The glider pilot is not only a pilot, is a man with wings. Today, with his growing experience, a glider pilot can aspire to goals that seem surreal. The altitude world record is over 14,000 meters, but far more important is the one of distance: 2042 kilometers in a single day (or night without the sun’s energy, gliders do not fly); the average speed record over a distance of 500km is 205 km / h. None of these values is going to last long. Every year hundreds of attempts are made to establish new national or world records.In Italy, any good pilot, after a few years of experience, can fly for hundreds of miles in a normal day, without facing exaggerated costs and using a glider belonging to the fleet of his Club. What differentiates the model of a glider from another, is how long it can glide in still air at a constant speed. The greater distance is achieved by maintaining what is called the “speed of maximum efficiency”, which is a parameter specific to each model and is called the “efficiency”: the relationship between altitude and distance.

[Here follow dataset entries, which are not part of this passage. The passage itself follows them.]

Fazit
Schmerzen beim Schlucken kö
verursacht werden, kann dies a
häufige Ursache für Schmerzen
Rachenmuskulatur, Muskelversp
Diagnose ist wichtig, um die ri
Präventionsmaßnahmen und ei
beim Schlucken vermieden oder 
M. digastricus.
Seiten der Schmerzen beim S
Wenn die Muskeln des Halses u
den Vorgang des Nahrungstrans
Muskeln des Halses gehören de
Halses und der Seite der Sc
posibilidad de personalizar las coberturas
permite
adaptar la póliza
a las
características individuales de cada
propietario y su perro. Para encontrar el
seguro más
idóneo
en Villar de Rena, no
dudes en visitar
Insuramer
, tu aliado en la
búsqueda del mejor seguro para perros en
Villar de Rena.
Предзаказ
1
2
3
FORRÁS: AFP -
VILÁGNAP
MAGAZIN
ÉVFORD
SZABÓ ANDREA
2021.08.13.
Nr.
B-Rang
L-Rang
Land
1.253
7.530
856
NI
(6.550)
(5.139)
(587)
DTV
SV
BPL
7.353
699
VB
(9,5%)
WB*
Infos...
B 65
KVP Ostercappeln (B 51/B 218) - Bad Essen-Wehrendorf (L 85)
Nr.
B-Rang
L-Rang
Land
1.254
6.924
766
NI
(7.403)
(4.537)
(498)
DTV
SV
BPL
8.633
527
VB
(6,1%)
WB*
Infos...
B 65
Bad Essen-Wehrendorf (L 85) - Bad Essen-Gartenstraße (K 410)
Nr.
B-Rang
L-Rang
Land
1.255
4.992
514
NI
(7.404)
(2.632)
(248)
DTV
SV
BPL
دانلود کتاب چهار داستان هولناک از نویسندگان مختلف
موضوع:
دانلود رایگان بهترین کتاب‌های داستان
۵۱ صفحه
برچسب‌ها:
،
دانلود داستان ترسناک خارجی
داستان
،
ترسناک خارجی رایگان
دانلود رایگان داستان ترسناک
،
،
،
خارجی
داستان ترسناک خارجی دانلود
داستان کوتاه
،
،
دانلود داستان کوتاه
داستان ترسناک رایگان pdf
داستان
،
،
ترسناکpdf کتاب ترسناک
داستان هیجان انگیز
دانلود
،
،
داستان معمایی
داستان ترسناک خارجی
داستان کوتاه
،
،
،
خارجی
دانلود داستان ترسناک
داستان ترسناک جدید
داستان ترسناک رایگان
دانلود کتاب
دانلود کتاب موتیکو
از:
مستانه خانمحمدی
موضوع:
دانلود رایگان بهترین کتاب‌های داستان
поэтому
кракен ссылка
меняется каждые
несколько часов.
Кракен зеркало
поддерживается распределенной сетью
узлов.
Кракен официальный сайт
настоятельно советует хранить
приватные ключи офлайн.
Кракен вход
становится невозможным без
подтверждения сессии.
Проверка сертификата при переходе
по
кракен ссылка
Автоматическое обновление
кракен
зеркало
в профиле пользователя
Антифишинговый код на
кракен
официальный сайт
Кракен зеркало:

This makes it necessary, in the case of competitions, the subdivision into classes, in order to have homogeneous group performances. Today there are 6 classes, in which common parameters are defined. The “Club” class is formed by non- recent generation gliders with “efficiency” between 35 and 40. A retractable landing gear is allowed, but no addition of water in the ballast to fligh faster. The “Standard” class includes gliders with a wingspan of 15 meters, fixed profile, retractable landing gear and water ballast allowed. The efficiency is between 40 and 43. The “Race” class is characterized by a wingspan of 15 meters, has a variable profile: it has flaps that allow a slower spiral in flight and a faster flight. The landing gear is retractable and water in ballasts is allowed. The efficiency is between 43 and 45. The “18 meters” class differs from the “racing” only in the wingspan which is 18 meters. Efficiency is between 48 and 50. The “Open” class has no restriction of any kind, and the wingspan can be between 20 and 30 meters. These are gliders that reach the highest ratios between height and glide path, normally higher than 50 and, in newer ones, more than 60. Four years ago a new class was created: the “World class” in which all the gliders are the same and have the same weight at take-off: lighter pilots are forced to load weights fixed lead to compemnsate the difference with the heavier ones.

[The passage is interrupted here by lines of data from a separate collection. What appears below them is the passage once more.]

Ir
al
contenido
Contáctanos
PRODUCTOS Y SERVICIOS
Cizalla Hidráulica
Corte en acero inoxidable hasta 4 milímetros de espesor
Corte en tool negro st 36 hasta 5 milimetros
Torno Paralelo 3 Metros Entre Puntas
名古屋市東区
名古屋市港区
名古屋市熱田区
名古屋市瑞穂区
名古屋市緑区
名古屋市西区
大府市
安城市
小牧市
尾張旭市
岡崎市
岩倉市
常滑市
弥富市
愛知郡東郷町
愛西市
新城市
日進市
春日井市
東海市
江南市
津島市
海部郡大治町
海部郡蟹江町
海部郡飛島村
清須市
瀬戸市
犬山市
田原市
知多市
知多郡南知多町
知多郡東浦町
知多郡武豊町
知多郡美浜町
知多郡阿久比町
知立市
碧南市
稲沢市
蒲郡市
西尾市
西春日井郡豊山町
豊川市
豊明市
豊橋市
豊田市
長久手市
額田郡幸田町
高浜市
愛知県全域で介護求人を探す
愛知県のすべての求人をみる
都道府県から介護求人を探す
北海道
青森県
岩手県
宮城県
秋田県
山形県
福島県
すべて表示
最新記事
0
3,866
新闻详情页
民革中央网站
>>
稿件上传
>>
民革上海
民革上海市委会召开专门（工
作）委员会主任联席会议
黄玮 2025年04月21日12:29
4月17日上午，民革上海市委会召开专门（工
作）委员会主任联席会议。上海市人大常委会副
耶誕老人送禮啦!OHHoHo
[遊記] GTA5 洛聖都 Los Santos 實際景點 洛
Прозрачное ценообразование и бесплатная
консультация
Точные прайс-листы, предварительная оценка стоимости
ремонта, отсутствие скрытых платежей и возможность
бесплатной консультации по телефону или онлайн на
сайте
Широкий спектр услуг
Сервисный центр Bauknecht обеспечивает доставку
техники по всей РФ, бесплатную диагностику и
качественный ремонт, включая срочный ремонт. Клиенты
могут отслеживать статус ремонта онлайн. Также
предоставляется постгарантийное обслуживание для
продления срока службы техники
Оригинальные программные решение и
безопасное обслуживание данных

The FAI (Fédération Aéronautique International http://www.fai.org/) has defined a series of tests to qualify the experience of the pilots and the Gliding licence. These tests can be summarized as follows: 1. Licence and silver badge for the pilot who has achieved the following objectives in only two flights: 1st flight: –5 consecutive hours calculated starting from the release altitude 2nd flight: – Flight of at least 50 km with an elevation gain from the lowest point of at least 1000 meters (the release should be performed at a maximum altitude of 500 meters above the starting point).
Licence with gold badge for the pilot that has already achieved the silver badge, has subsequently achieved the following objectives within one or two flights: 1st: – flight of 300 km around 4 geographic points set up before takeoff. 2nd: Gain of height of at least 3000 meters. Gold badges can be added with diamonds, achieving each of the following objectives: 1st: – flight of 300 km around 3 geographical points set up before takeoff. 2nd: Gain of height of at least 5000 meters 3rd: – execution of a course of 500 km around 3 geographical points set up before takeoff. To finish I would like to extend an invitation to comeand visit our our fields, to see with your eyes these wonderful machines that enable man to fulfill one of his greatest dreams: flying! Yes, flying in the silence and trying to “do with the help of reason what birds do with their instinct”.